Abbas wants ‘not a single Israeli’ in future Palestinian state

CAIRO (Reuters) – Palestinian President Mahmoud Abbas laid out his vision yesterday for the final status of Israeli-Palestinian relations ahead of peace talks due to resume in Washington for the first time in nearly three years.

Abbas said that no Israeli settlers or border forces could remain in a future Palestinian state and that Palestinians deem illegal all Jewish settlement building within the land occupied in the 1967 Middle East war.

The forceful statements appeared to challenge mediator US Secretary of State John Kerry’s hopes that the terms of the talks, scheduled to begin last night over dinner, be kept secret.

“In a final resolution, we would not see the presence of a single Israeli – civilian or soldier – on our lands,” Abbas said in a briefing to mostly Egyptian journalists.

“An international, multinational presence like in Sinai, Lebanon and Syria – we are with that,” he said, referring to United Nations peacekeeping operations in those places.

He was in Cairo to meet with Egypt’s interim president, Adli Mansour, nearly a month after the country’s armed forces ousted his elected predecessor, Mohamed Mursi.
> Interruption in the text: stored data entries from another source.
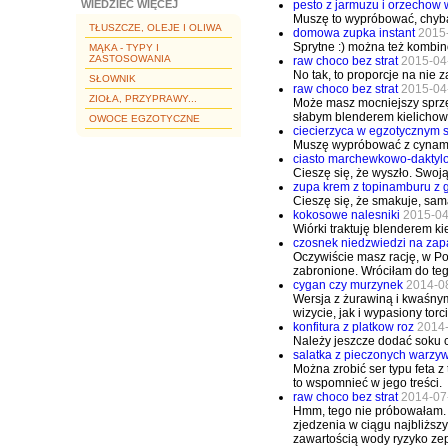
pesto z jarmuzu i orzechow 
WIEDZIEĆ WIĘCEJ
Muszę to wypróbować, chyba
TŁUSZCZE, OLEJE I OLIWA
domowa zupka instant
2015
Sprytne :) można też kombin
MĄKA - TYPY I
ZASTOSOWANIA
raw choco bez strat
2015-04
No tak, to proporcje na nie z
SŁOWNIK
raw choco bez strat
2015-04
ZIOŁA, PRZYPRAWY...
Może masz mocniejszy sprzęt 
słabym blenderem kielichowy
OWOCE EGZOTYCZNE
ciecierzyca w egzotycznym 
Muszę wypróbować z cynam
ciasto marchewkowo-daktyl
Cieszę się, że wyszło. Swoją
zupa krem z topinamburu z 
Cieszę się, że smakuje, sam
kokosowe nalesniki
2015-04
Wiórki traktuję blenderem 
czosnek niedzwiedzi na zap
Oczywiście masz rację, w Po
zabronione. Wróciłam do teg
cygan czy murzynek
2014-0
Wersja z żurawiną i kwaśnym
wizycie, jak i wypasiony torci
konfitura z platkow roz
2014
Należy jeszcze dodać soku cy
salatka z pieczonych warzyw
Można zrobić ser typu feta z
to wspomnieć w jego treści.
raw choco bez strat
2014-07
Hmm, tego nie próbowałam. 
zjedzenia w ciągu najbliższy
zawartością wody ryzyko zeps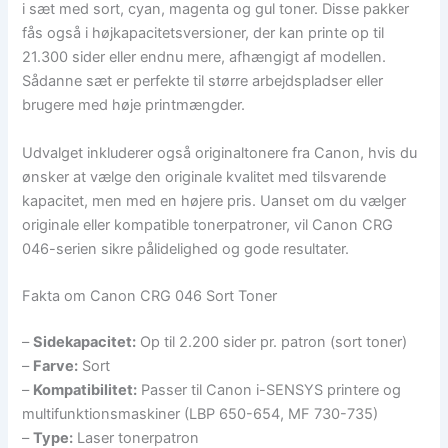
i sæt med sort, cyan, magenta og gul toner. Disse pakker
fås også i højkapacitetsversioner, der kan printe op til
21.300 sider eller endnu mere, afhængigt af modellen.
Sådanne sæt er perfekte til større arbejdspladser eller
brugere med høje printmængder.
Udvalget inkluderer også originaltonere fra Canon, hvis du
ønsker at vælge den originale kvalitet med tilsvarende
kapacitet, men med en højere pris. Uanset om du vælger
originale eller kompatible tonerpatroner, vil Canon CRG
046-serien sikre pålidelighed og gode resultater.
Fakta om Canon CRG 046 Sort Toner
–
Sidekapacitet:
Op til 2.200 sider pr. patron (sort toner)
–
Farve:
Sort
–
Kompatibilitet:
Passer til Canon i-SENSYS printere og
multifunktionsmaskiner (LBP 650-654, MF 730-735)
–
Type:
Laser tonerpatron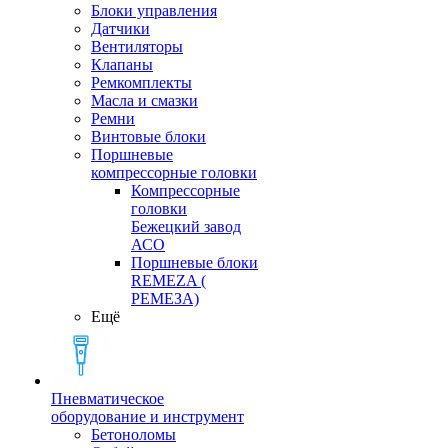
Блоки управления
Датчики
Вентиляторы
Клапаны
Ремкомплекты
Масла и смазки
Ремни
Винтовые блоки
Поршневые
компрессорные головки
Компрессорные
головки
Бежецкий завод
АСО
Поршневые блоки
REMEZA (
РЕМЕЗА)
Ещё
Пневматическое
оборудование и инструмент
Бетоноломы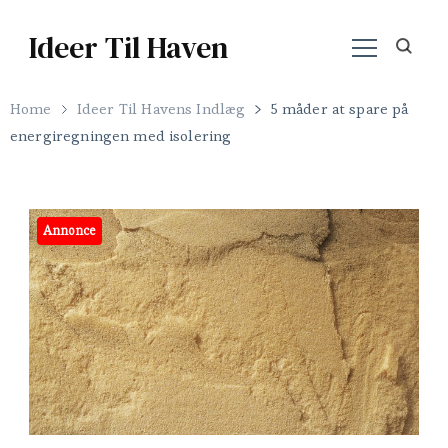
Ideer Til Haven
Home
Ideer Til Havens Indlæg
5 måder at spare på
energiregningen med isolering
Annonce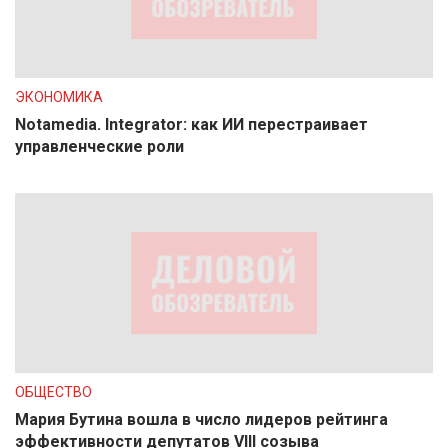
ЭКОНОМИКА
Notamedia. Integrator: как ИИ перестраивает
управленческие роли
ОБЩЕСТВО
Мария Бутина вошла в число лидеров рейтинга
эффективности депутатов VIII созыва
He also discussed with senior Egyptian intelligence figures relations between the two governments and the easing of movement of goods and people between Egypt and the Gaza Strip.

Israel has previously said it wants to maintain a military presence in the occupied West Bank at the border with Jordan to prevent any influx of weapons that could be used against it.
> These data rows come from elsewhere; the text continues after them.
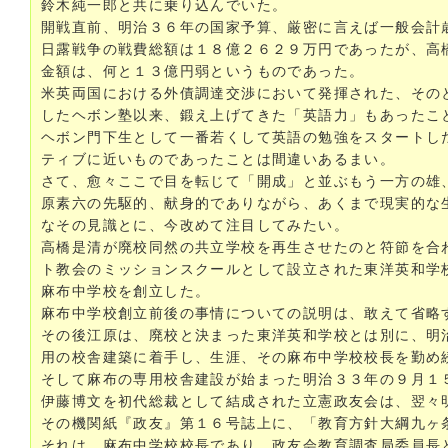
鈴木純一郎と共に乗り込んでいた。
開戦直前、明治３６年の国家予算、厳密に言えば一般会計
日露戦争の戦費総額は１８億２６２９万円であったが、高
金額は、何と１３億円弱というものであった。
米英両国における外債調達交渉において発揮された、その
したヘボン塾以来、鍛え上げてきた「英語力」もあったこ
ヘボン門下生として一番若くして英語の勉強をスタートし
ティブに近いものであったことは間違いあるまい。
さて、愈々ここで目を転じて「開成」と並ぶもう一方の雄
原素六の先駆的、献身的でありながら、あくまで現実的な
なその見識とに、今改めて注目してみたい。
高橋是清が廃校同然の共立学校を再生させたのと符節を合
ト教会のミッションスクールとして設立された東洋英和学
麻布中学校を創立した。
麻布中学校創立前後の事情についての説明は、敢えて省略
その後江原は、廃校と決まった東洋英和学校とは別に、明
用の校舎建築に着手し、生涯、その麻布中学校校長を勤め
そして麻布の専用校舎建設が始まった明治３３年の９月１
伊藤博文を初代総裁として結成された立憲政友会は、翌々
その機関紙『政友』第１６号誌上に、「教育方針大綱九ヶ
それは、麻布中学校校長であり、政友会教育調査局委員長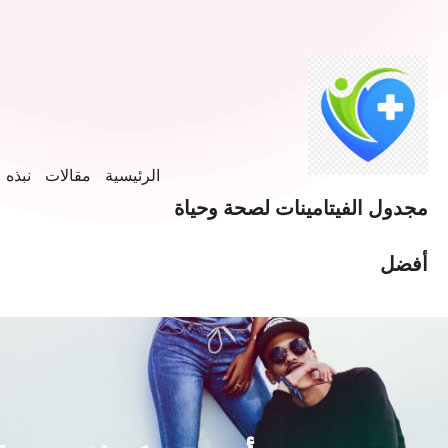
خطى
لى
لمحتوى
الرئيسية
مقالات
نبذه ع
مجدول الفيتامينات لصحة وحياة
أفضل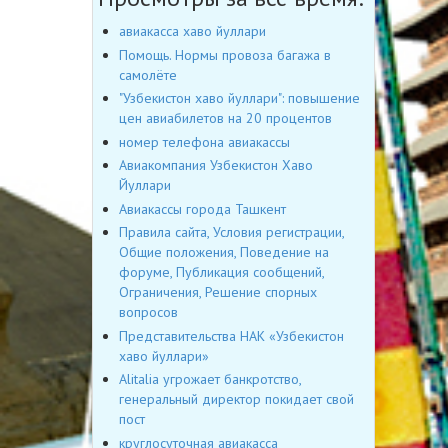
авиакасса хаво йуллари
Помощь. Нормы провоза багажа в
самолёте
"Узбекистон хаво йуллари": повышение
цен авиабилетов на 20 процентов
номер телефона авиакассы
Авиакомпания Узбекистон Хаво
Йуллари
Авиакассы города Ташкент
Правила сайта, Условия регистрации,
Общие положения, Поведение на
форуме, Публикация сообщений,
Ограничения, Решение спорных
вопросов
Представительства НАК «Узбекистон
хаво йуллари»
Alitalia угрожает банкротство,
генеральный директор покидает свой
пост
круглосуточная авиакасса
But Abbas said he stood by understandings he said he reached with Israeli Prime Minister Ehud Olmert, predecessor to more right-wing leader Benjamin Netanyahu, that NATO forces could deploy there “as a security guarantee to us and them.”
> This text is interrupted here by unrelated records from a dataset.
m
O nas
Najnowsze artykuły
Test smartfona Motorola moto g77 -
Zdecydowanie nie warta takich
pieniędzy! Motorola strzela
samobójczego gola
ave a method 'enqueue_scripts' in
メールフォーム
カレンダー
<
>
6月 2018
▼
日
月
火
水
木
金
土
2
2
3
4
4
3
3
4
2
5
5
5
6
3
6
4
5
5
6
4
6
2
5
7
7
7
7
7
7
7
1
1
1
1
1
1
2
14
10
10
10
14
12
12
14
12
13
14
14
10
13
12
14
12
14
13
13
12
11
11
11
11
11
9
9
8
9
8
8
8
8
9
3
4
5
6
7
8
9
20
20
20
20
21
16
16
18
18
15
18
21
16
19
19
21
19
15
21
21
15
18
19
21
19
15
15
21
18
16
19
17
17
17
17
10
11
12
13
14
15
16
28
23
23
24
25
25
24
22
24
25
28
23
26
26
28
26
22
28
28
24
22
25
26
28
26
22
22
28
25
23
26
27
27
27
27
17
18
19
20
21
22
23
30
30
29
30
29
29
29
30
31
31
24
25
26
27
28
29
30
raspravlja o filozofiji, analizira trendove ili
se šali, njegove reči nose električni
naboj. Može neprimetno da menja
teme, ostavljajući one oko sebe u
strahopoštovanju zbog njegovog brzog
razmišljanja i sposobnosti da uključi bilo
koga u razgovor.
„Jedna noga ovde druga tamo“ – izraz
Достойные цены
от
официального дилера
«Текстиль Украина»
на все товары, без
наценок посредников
The United States is seeking to broker an agreement on a two-state solution in which Israel would exist peacefully alongside a new Palestinian state created in the West Bank and the Gaza Strip, lands occupied by the Israelis since a 1967 war.

The talks will be conducted by senior aides to Netanyahu – Israeli Justice Minister Tzipi Livni and Yitzhak Molcho – and to Abbas – represented by Saeb Erekat and Mohammed Ishtyeh.

On the future of Jewish settlements on the West Bank and the status of Jerusalem – among the most contentious issues facing the two sides – Abbas signalled no softening of his stance.

“We’ve already made all the necessary concessions,” he said.

“East Jerusalem is the capital of the state of Palestine … if there were and must be some kind of small exchange (of land) equal in size and value, we are ready to discuss this – no more, no less,” he said.

Before agreeing to return to talks last week, Palestinian officials were adamant that negotiations should have three main prerequisites: the release of veteran Arab prisoners in Israeli jails, a full settlement freeze and an acknowledgment of the 1967 lines as the basis for future borders.

Israel has publicly granted only one of those demands when its Cabinet on Sunday voted by a slim margin to approve the phased release of 104 Arab prisoners.

Abbas said yesterday that he refused to endorse any half-measure whereby he would let Israel freeze construction in smaller, more far-flung settlements but allow it to build in the larger and more populous “blocs” closer to the 1967 lines.

“There was a request, ‘We’ll only build here, what do you think?’ If I agreed, I would legitimise all the rest (of the settlements). I said no. I said out loud and in writing that, to us, settlements in their entirety are illegitimate.”